Para Edinho, é preciso garantir que as instituições, públicas e privadas permaneçam atuantes. “Nós temos que garantir a prestação de serviços. O ambiente de pânico pode provocar o caos e por isso estamos construindo as posições com cautela”, reforçou o prefeito.

Participaram do encontro representantes do Shopping Jaraguá, do Centro das Indústrias do Estado de São Paulo (Ciesp), do Sindicato do Comércio Varejista de Araraquara e Região (Sincomercio), do Sindicato dos Hotéis, Bares, Restaurantes e Similares (Sinhores) e da Associação Comercial e Industrial de Araraquara (ACIA).

Todos apresentaram seus argumentos que, no geral, convergiram para que sejam traçadas estratégias para conter a disseminação do vírus. “Vai chegar o momento de falar dos impactos econômicos, mas nesse momento a prioridade ainda é salvar vidas, disse Douglas Borges representante do Shopping Jaraguá.

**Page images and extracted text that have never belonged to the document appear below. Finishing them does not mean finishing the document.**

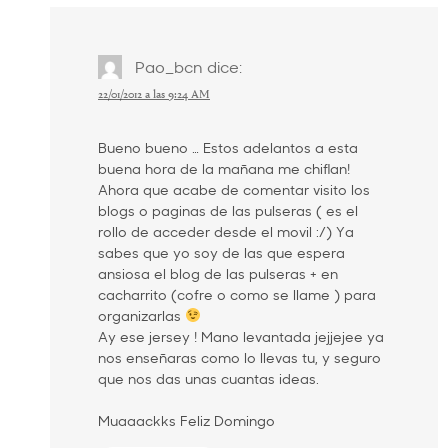
Pao_bcn
dice:
22/01/2012 a las 9:24 AM
Bueno bueno … Estos adelantos a esta
buena hora de la mañana me chiflan!
Ahora que acabe de comentar visito los
blogs o paginas de las pulseras ( es el
rollo de acceder desde el movil :/) Ya
sabes que yo soy de las que espera
ansiosa el blog de las pulseras + en
cacharrito (cofre o como se llame ) para
organizarlas
Ay ese jersey ! Mano levantada jejjejee ya
nos enseñaras como lo llevas tu, y seguro
que nos das unas cuantas ideas.
Muaaackks Feliz Domingo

Para o diretor do Ciesp Araraquara, Ademir Ramos, é preciso que o Governo Federal tenha ações simultâneas para combater a doença, mas também para salvar a economia. “Nós estamos preocupados com abril, maio e junho. Com faturamento baixo nós não conseguiremos repor a matéria prima. Estamos com grandes dificuldades para honrar com as folhas de pagamentos. Pedimos ao governo federal para adiar o pagamento de impostos como PIS e Cofins, deixar para o final do ano entre outras medidas que precisam ser tomadas.  Se demorarem muito para tomar uma decisão, teremos mais empresas falidas do que vítimas do coronavírus”, projetou ele.

Já o presidente do Sincomercio, Antônio Deliza  Neto, fez questão de tranquilizar as pessoas em relação ao abastecimento de produtos nos supermercados. “Não temos crise de desabastecimento. Não há necessidade de ir aos supermercados fazer estoque. O que nós temos é um problema de saúde, grave, que trará transtornos, mas é preciso ter serenidade”, afirmou.

 

Mesmo tom do discurso do presidente do Sinhores, Fernando Pacchiarotti: “Não existe possibilidade de desabastecimento. O Brasil é o celeiro do mundo. O que pode acontecer é que um item ou outro faltar momentaneamente porque tem gente comprando em grande quantidade, mas os caminhões chegam todos os dias e estamos repondo todos os itens”, reforçou..

O presidente da ACIA José Janone Júnior rebateu a algumas críticas em relação ao empresariado, acusado, segundo ele, de em alguns momentos, explorar a situação ou não ter sensibilidade para o momento vivido. “Nós não somo vilões, a guerra é contra o coronavírus, estamos todos do mesmo lado. Nós da classe empresarial estamos dispostos a ajudar nossa cidade a enfrentar essa crise”, disse.

O comitê deve se reunir com frequência a partir de agora para que decisões sejam avaliadas sempre que necessário.